Paylaş
Dün Savaş Özbey’in Kelebek’teki köşesinde okudum...
Demet Özdemir ve Oğuzhan Koç ayrılığı hakkında sokaktaki algıyı yazmış köşesine. Kendi yorumlarını da katmış tabii.
Demiş ki ‘Oğuzhan Demet’e küçük geldi.’
Yetmemiş ‘Demet süper lig, Oğuzhan ikinci lig oyuncusu’ diye yazmış.
Sonunu da ‘davul bile dengi dengine’ diye bağlamış.
Ne yalan söyleyeyim bir erkek olarak sinirlendim ben.
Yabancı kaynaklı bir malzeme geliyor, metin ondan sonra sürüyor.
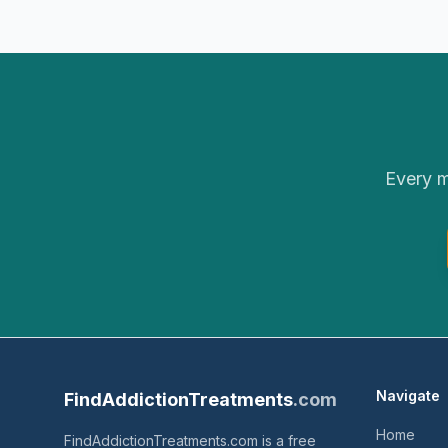
Every m
Navigate
FindAddictionTreatments
.com
Home
FindAddictionTreatments.com is a free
Oğuzhan’ı düşünemiyorum... Biten, başlayan, ara verilen ilişkiler hakkında pek yorum yapmayı sevmem.
Hadi diyelim yaptım...
Demet ve Oğuzhan hakkında, “Biri çok başarılı diğeri başarısız, biri birinci lig diğeri ikinci lig topçusu” demem...
Bana göre Demet nasıl çok başarılı ve bir o kadar yetenekli bir oyuncuysa Oğuzhan da çok iyi bir söz yazarı, oyuncu ve şarkıcı.
Yani kariyerlerini kıyaslamak bunun yüzünden birbirlerine ayak uyduramadılar demek falan pek sağlıklı gelmiyor bana.
Haksızlık yapılıyor Oğuzhan’a ve dolaylı yoldan Demet’e...
Kaldı ki bilemeyiz kapalı kapılar ardını. Bilemeyiz aynı evin içine girince işlerin nasıl değiştiğini...
Bazen olmuyor işte.
Olmayınca zorlamamak, birbirine zarar vermemek en güzeli.
Ayrılığın zarafeti olur mu demeyin.
Bazen ayrılmak çok zarif bir davranış olabiliyor.
Yeterrrrrr
Yani akıl alır gibi değil. Bir insan her sözüyle, her açıklamasıyla tüyleri nasıl diken diken etmeyi başarır? Mehmet Ali Erbil demiş ki, ‘Aleyna Tilki ile öpüşmek isterim.’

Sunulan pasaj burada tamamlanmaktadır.